Successful test for Searaser

6 November 2014


Energy firm Ecotricity has announced the successful completion of first stage testing of its Searaser wave energy device.

The firm has spent the last 18 months optimising the design of the device and modelling outputs in real word conditions around the coast of Britain with the assistance of marine energy consultants DNV GL Group. It says that it has put Searaser "through the most extreme testing regime" at Plymouth University's CoastLab wave tank to validate the extensive computer modelling undertaken.

Unlike other marine energy technologies, Searaser does not generate electricity out at sea but uses the motion of the ocean swell to pump high pressure seawater ashore, where it can be used to make electricity. The motion of the waves drives a piston between two buoys - one on the surface of the water, the other suspended underwater and tethered to a weight on the seabed.

As waves move past, the surface buoy moves the piston up and down, pumping volumes of pressurised seawater through a pipe to an onshore hydropower turbine to produce electricity.

The device is designed to overcome two of the biggest hurdles to the deployment of ocean energy technologies in the UK: cost and variable output, says Ecotricity. Ecotricity founder Dale Vince says that the potential for Searaser devices in the UK and abroad is "enormous".
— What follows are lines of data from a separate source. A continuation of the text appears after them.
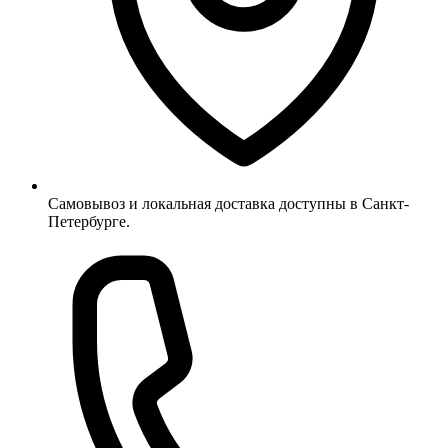
Самовывоз и локальная доставка доступны в Санкт-
Петербурге.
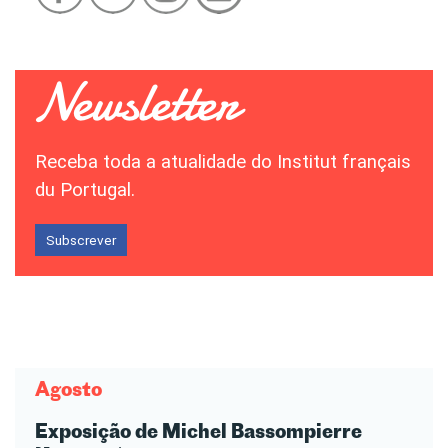
Receba toda a atualidade do Institut français
du Portugal.
Subscrever
Agosto
Exposição de Michel Bassompierre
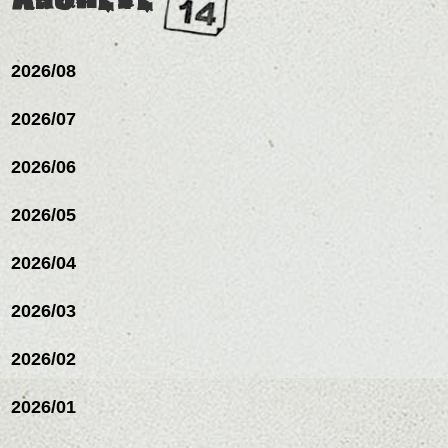
下さいね。
ワックスとオイル、バー
シバタ
ム等の質感を調整しやす
シバタ
いものを全体になじませ
ながら
2026/08
整えるだけですよ。
2026/07
これからのスタイルチェ
2026/06
ンジの事等
是非なんでもご相談して
下さい。
2026/05
お待ちしております
2026/04
シバタ
ハンサムショート／ヘッド
スパ／伸びても目立たない
2026/03
ヘアカラー/ハイライト/ダブ
ルカラー/髪質改善/TOKIOト
リートメント/ブリーチ/イン
2026/02
ナーカラー/イルミナカラー/
ミニボブ/抜け感ショート/バ
2026/01
レイヤージュ/縮毛矯正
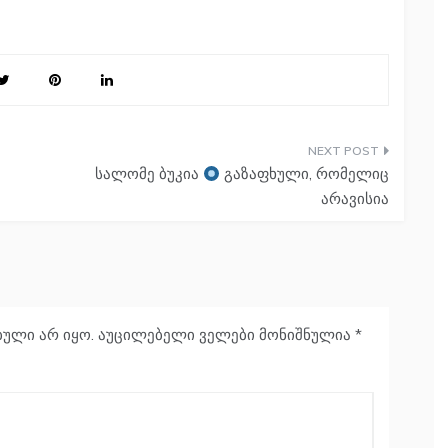
სალომე ბუკია
გაზაფხული, რომელიც
არავისია
ბული არ იყო.
აუცილებელი ველები მონიშნულია
*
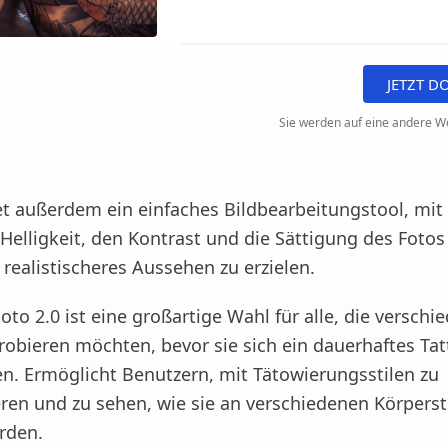
JETZT 
Sie werden auf eine andere We
et außerdem ein einfaches Bildbearbeitungstool, mit
 Helligkeit, den Kontrast und die Sättigung des Foto
realistischeres Aussehen zu erzielen.
to 2.0 ist eine großartige Wahl für alle, die verschi
robieren möchten, bevor sie sich ein dauerhaftes Ta
en. Ermöglicht Benutzern, mit Tätowierungsstilen zu
ren und zu sehen, wie sie an verschiedenen Körperst
rden.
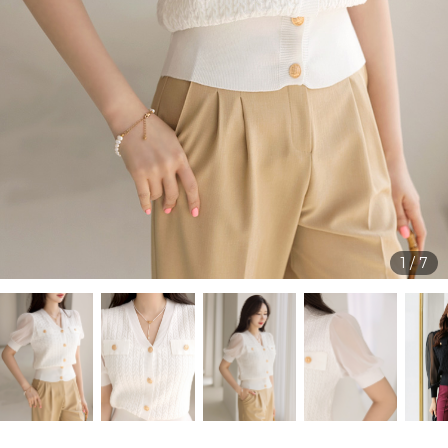
1
/
7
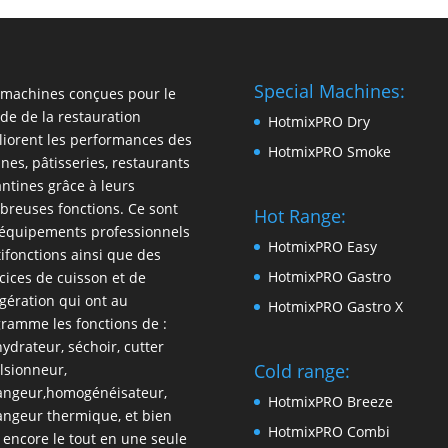
Special Machines:
machines conçues pour le
e de la restauration
HotmixPRO Dry
iorent les performances des
HotmixPRO Smoke
ines, pâtisseries, restaurants
antines grâce à leurs
reuses fonctions. Ce sont
Hot Range:
équipements professionnels
HotmixPRO Easy
ifonctions ainsi que des
HotmixPRO Gastro
cices de cuisson et de
igération qui ont au
HotmixPRO Gastro X
ramme les fonctions de :
ydrateur, séchoir, cutter
Cold range:
sionneur,
angeur,homogénéisateur,
HotmixPRO Breeze
ngeur thermique, et bien
HotmixPRO Combi
 encore le tout en une seule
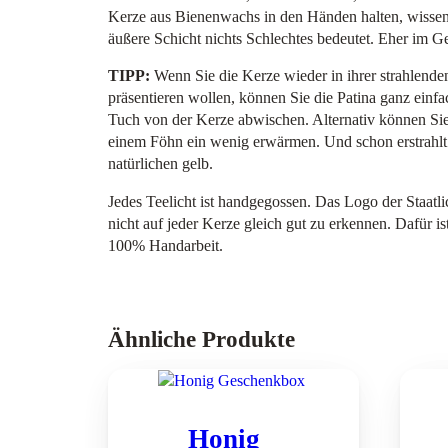
Kerze aus Bienenwachs in den Händen halten, wissen 
äußere Schicht nichts Schlechtes bedeutet. Eher im Ge
TIPP:
Wenn Sie die Kerze wieder in ihrer strahlend
präsentieren wollen, können Sie die Patina ganz einf
Tuch von der Kerze abwischen. Alternativ können Sie
einem Föhn ein wenig erwärmen. Und schon erstrahlt
natürlichen gelb.
Jedes Teelicht ist handgegossen. Das Logo der Staatl
nicht auf jeder Kerze gleich gut zu erkennen. Dafür ist
100% Handarbeit.
Ähnliche Produkte
Honig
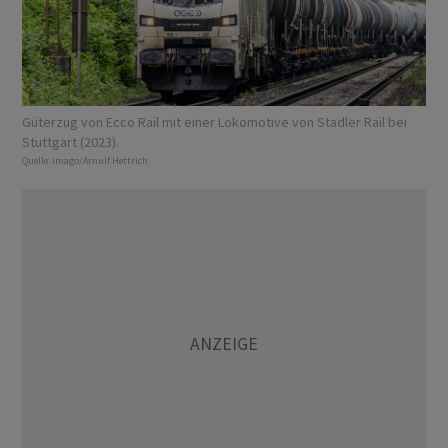
Güterzug von Ecco Rail mit einer Lokomotive von Stadler Rail bei
Stuttgart (2023).
Quelle:
imago/Arnulf Hettrich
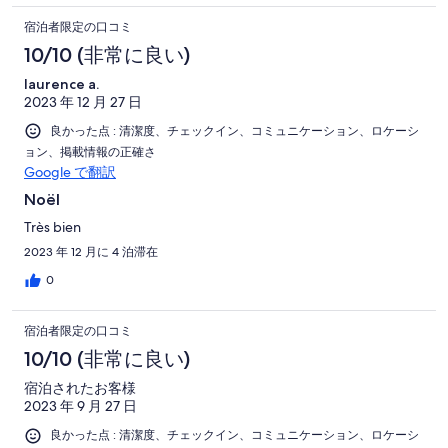
宿泊者限定の口コミ
10/10 (非常に良い)
laurence a.
2023 年 12 月 27 日
良かった点 : 清潔度、チェックイン、コミュニケーション、ロケーシ
ョン、掲載情報の正確さ
Google で翻訳
Noël
Très bien
2023 年 12 月に 4 泊滞在
0
宿泊者限定の口コミ
10/10 (非常に良い)
宿泊されたお客様
2023 年 9 月 27 日
良かった点 : 清潔度、チェックイン、コミュニケーション、ロケーシ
"We believe these 'Seamills' have the potential to produce a significant amount of the electricity that Britain needs, from a clean indigenous source and in a more controllable manner than currently possible," said Vince.

Ecotricity hopes to have a full scale prototype in the ocean in the next 12 months or so - and to be producing electricity from the first commercial array of 'Searasers' within a few years.